=== Record set ===
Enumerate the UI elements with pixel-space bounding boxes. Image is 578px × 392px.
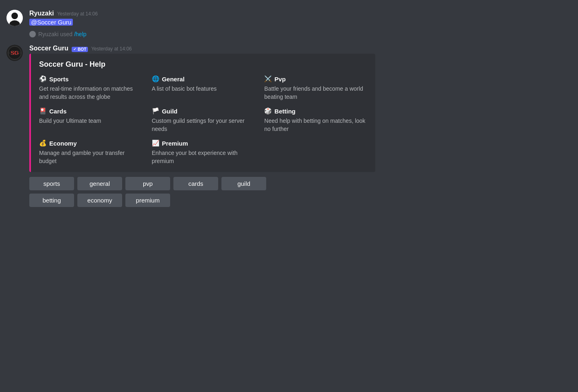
bot-username: Soccer Guru [29, 45, 68, 52]
guild-icon: 🏳️ [152, 107, 160, 115]
timestamp-1: Yesterday at 14:06 [57, 11, 98, 17]
section-economy-title: 💰 Economy [39, 139, 142, 147]
section-guild: 🏳️ Guild Custom guild settings for your … [152, 107, 255, 133]
bot-message-block: SG Soccer Guru ✓ BOT Yesterday at 14:06 … [7, 45, 571, 207]
bot-badge: ✓ BOT [72, 47, 88, 52]
mention-tag[interactable]: @Soccer Guru [29, 19, 73, 26]
bot-timestamp: Yesterday at 14:06 [91, 46, 132, 52]
section-cards-desc: Build your Ultimate team [39, 117, 142, 125]
used-command-line: ● Ryuzaki used /help [29, 31, 86, 37]
button-premium[interactable]: premium [125, 194, 170, 207]
section-cards: 🎴 Cards Build your Ultimate team [39, 107, 142, 133]
button-economy[interactable]: economy [77, 194, 122, 207]
betting-icon: 🎲 [264, 107, 272, 115]
section-premium-title: 📈 Premium [152, 139, 255, 147]
section-economy: 💰 Economy Manage and gamble your transfe… [39, 139, 142, 165]
button-guild[interactable]: guild [221, 177, 266, 190]
ryuzaki-mini-icon: ● [29, 31, 36, 37]
section-cards-title: 🎴 Cards [39, 107, 142, 115]
embed-title: Soccer Guru - Help [39, 60, 367, 69]
command-link[interactable]: /help [74, 31, 86, 37]
button-sports[interactable]: sports [29, 177, 74, 190]
bot-message-content: Soccer Guru ✓ BOT Yesterday at 14:06 Soc… [29, 45, 571, 207]
section-economy-desc: Manage and gamble your transfer budget [39, 149, 142, 165]
section-guild-desc: Custom guild settings for your server ne… [152, 117, 255, 133]
section-betting: 🎲 Betting Need help with betting on matc… [264, 107, 367, 133]
embed-grid-top: ⚽ Sports Get real-time information on ma… [39, 75, 367, 166]
section-betting-desc: Need help with betting on matches, look … [264, 117, 367, 133]
section-pvp-desc: Battle your friends and become a world b… [264, 85, 367, 101]
section-betting-title: 🎲 Betting [264, 107, 367, 115]
cards-icon: 🎴 [39, 107, 47, 115]
section-sports-desc: Get real-time information on matches and… [39, 85, 142, 101]
economy-icon: 💰 [39, 139, 47, 147]
sports-icon: ⚽ [39, 75, 47, 83]
mention-text: @Soccer Guru [29, 19, 571, 26]
section-premium: 📈 Premium Enhance your bot experience wi… [152, 139, 255, 165]
bot-message-header: Soccer Guru ✓ BOT Yesterday at 14:06 [29, 45, 571, 52]
button-general[interactable]: general [77, 177, 122, 190]
check-icon: ✓ [73, 47, 77, 51]
avatar-soccer-guru: SG [7, 45, 23, 61]
message-header: Ryuzaki Yesterday at 14:06 [29, 10, 571, 17]
avatar-ryuzaki [7, 10, 23, 26]
help-embed: Soccer Guru - Help ⚽ Sports Get real-tim… [29, 54, 375, 172]
section-pvp-title: ⚔️ Pvp [264, 75, 367, 83]
button-row-2: betting economy premium [29, 194, 257, 207]
message-content: Ryuzaki Yesterday at 14:06 @Soccer Guru [29, 10, 571, 26]
section-pvp: ⚔️ Pvp Battle your friends and become a … [264, 75, 367, 101]
section-general: 🌐 General A list of basic bot features [152, 75, 255, 101]
section-guild-title: 🏳️ Guild [152, 107, 255, 115]
button-pvp[interactable]: pvp [125, 177, 170, 190]
section-general-title: 🌐 General [152, 75, 255, 83]
button-cards[interactable]: cards [173, 177, 218, 190]
svg-point-3 [12, 13, 17, 17]
buttons-area: sports general pvp cards guild betting e… [29, 177, 257, 207]
message-ryuzaki-mention: Ryuzaki Yesterday at 14:06 @Soccer Guru [7, 8, 571, 28]
pvp-icon: ⚔️ [264, 75, 272, 83]
username-ryuzaki: Ryuzaki [29, 10, 54, 17]
section-premium-desc: Enhance your bot experience with premium [152, 149, 255, 165]
general-icon: 🌐 [152, 75, 160, 83]
section-general-desc: A list of basic bot features [152, 85, 255, 93]
section-sports-title: ⚽ Sports [39, 75, 142, 83]
button-betting[interactable]: betting [29, 194, 74, 207]
premium-icon: 📈 [152, 139, 160, 147]
section-sports: ⚽ Sports Get real-time information on ma… [39, 75, 142, 101]
button-row-1: sports general pvp cards guild [29, 177, 257, 190]
used-command-text: Ryuzaki used /help [38, 31, 86, 37]
used-command-wrapper: ● Ryuzaki used /help [7, 31, 571, 40]
svg-text:SG: SG [11, 50, 19, 56]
===
Task prompt —
Return all of the entries word for word, but omit the pictures.

Expected answer —
Enumerate the UI elements with pixel-space bounding boxes. Image is 578px × 392px.
bot-username: Soccer Guru [29, 45, 68, 52]
guild-icon: 🏳️ [152, 107, 160, 115]
timestamp-1: Yesterday at 14:06 [57, 11, 98, 17]
section-economy-title: 💰 Economy [39, 139, 142, 147]
section-guild: 🏳️ Guild Custom guild settings for your … [152, 107, 255, 133]
bot-message-block: SG Soccer Guru ✓ BOT Yesterday at 14:06 … [7, 45, 571, 207]
bot-badge: ✓ BOT [72, 47, 88, 52]
mention-tag[interactable]: @Soccer Guru [29, 19, 73, 26]
bot-timestamp: Yesterday at 14:06 [91, 46, 132, 52]
section-cards-desc: Build your Ultimate team [39, 117, 142, 125]
used-command-line: ● Ryuzaki used /help [29, 31, 86, 37]
button-premium[interactable]: premium [125, 194, 170, 207]
section-cards: 🎴 Cards Build your Ultimate team [39, 107, 142, 133]
button-economy[interactable]: economy [77, 194, 122, 207]
betting-icon: 🎲 [264, 107, 272, 115]
section-premium-title: 📈 Premium [152, 139, 255, 147]
section-economy: 💰 Economy Manage and gamble your transfe… [39, 139, 142, 165]
button-guild[interactable]: guild [221, 177, 266, 190]
ryuzaki-mini-icon: ● [29, 31, 36, 37]
section-cards-title: 🎴 Cards [39, 107, 142, 115]
embed-title: Soccer Guru - Help [39, 60, 367, 69]
command-link[interactable]: /help [74, 31, 86, 37]
button-sports[interactable]: sports [29, 177, 74, 190]
bot-message-content: Soccer Guru ✓ BOT Yesterday at 14:06 Soc… [29, 45, 571, 207]
section-economy-desc: Manage and gamble your transfer budget [39, 149, 142, 165]
section-guild-desc: Custom guild settings for your server ne… [152, 117, 255, 133]
section-betting: 🎲 Betting Need help with betting on matc… [264, 107, 367, 133]
embed-grid-top: ⚽ Sports Get real-time information on ma… [39, 75, 367, 166]
section-betting-desc: Need help with betting on matches, look … [264, 117, 367, 133]
section-pvp-desc: Battle your friends and become a world b… [264, 85, 367, 101]
section-betting-title: 🎲 Betting [264, 107, 367, 115]
cards-icon: 🎴 [39, 107, 47, 115]
section-sports-desc: Get real-time information on matches and… [39, 85, 142, 101]
economy-icon: 💰 [39, 139, 47, 147]
sports-icon: ⚽ [39, 75, 47, 83]
mention-text: @Soccer Guru [29, 19, 571, 26]
section-premium: 📈 Premium Enhance your bot experience wi… [152, 139, 255, 165]
bot-message-header: Soccer Guru ✓ BOT Yesterday at 14:06 [29, 45, 571, 52]
button-general[interactable]: general [77, 177, 122, 190]
check-icon: ✓ [73, 47, 77, 51]
avatar-soccer-guru: SG [7, 45, 23, 61]
message-header: Ryuzaki Yesterday at 14:06 [29, 10, 571, 17]
avatar-ryuzaki [7, 10, 23, 26]
help-embed: Soccer Guru - Help ⚽ Sports Get real-tim… [29, 54, 375, 172]
section-pvp-title: ⚔️ Pvp [264, 75, 367, 83]
button-row-2: betting economy premium [29, 194, 257, 207]
message-content: Ryuzaki Yesterday at 14:06 @Soccer Guru [29, 10, 571, 26]
section-pvp: ⚔️ Pvp Battle your friends and become a … [264, 75, 367, 101]
section-general: 🌐 General A list of basic bot features [152, 75, 255, 101]
section-guild-title: 🏳️ Guild [152, 107, 255, 115]
button-pvp[interactable]: pvp [125, 177, 170, 190]
section-general-title: 🌐 General [152, 75, 255, 83]
button-cards[interactable]: cards [173, 177, 218, 190]
svg-point-3 [12, 13, 17, 17]
buttons-area: sports general pvp cards guild betting e… [29, 177, 257, 207]
message-ryuzaki-mention: Ryuzaki Yesterday at 14:06 @Soccer Guru [7, 8, 571, 28]
pvp-icon: ⚔️ [264, 75, 272, 83]
username-ryuzaki: Ryuzaki [29, 10, 54, 17]
section-premium-desc: Enhance your bot experience with premium [152, 149, 255, 165]
general-icon: 🌐 [152, 75, 160, 83]
section-general-desc: A list of basic bot features [152, 85, 255, 93]
section-sports-title: ⚽ Sports [39, 75, 142, 83]
button-betting[interactable]: betting [29, 194, 74, 207]
premium-icon: 📈 [152, 139, 160, 147]
section-sports: ⚽ Sports Get real-time information on ma… [39, 75, 142, 101]
button-row-1: sports general pvp cards guild [29, 177, 257, 190]
used-command-text: Ryuzaki used /help [38, 31, 86, 37]
used-command-wrapper: ● Ryuzaki used /help [7, 31, 571, 40]
svg-text:SG: SG [11, 50, 19, 56]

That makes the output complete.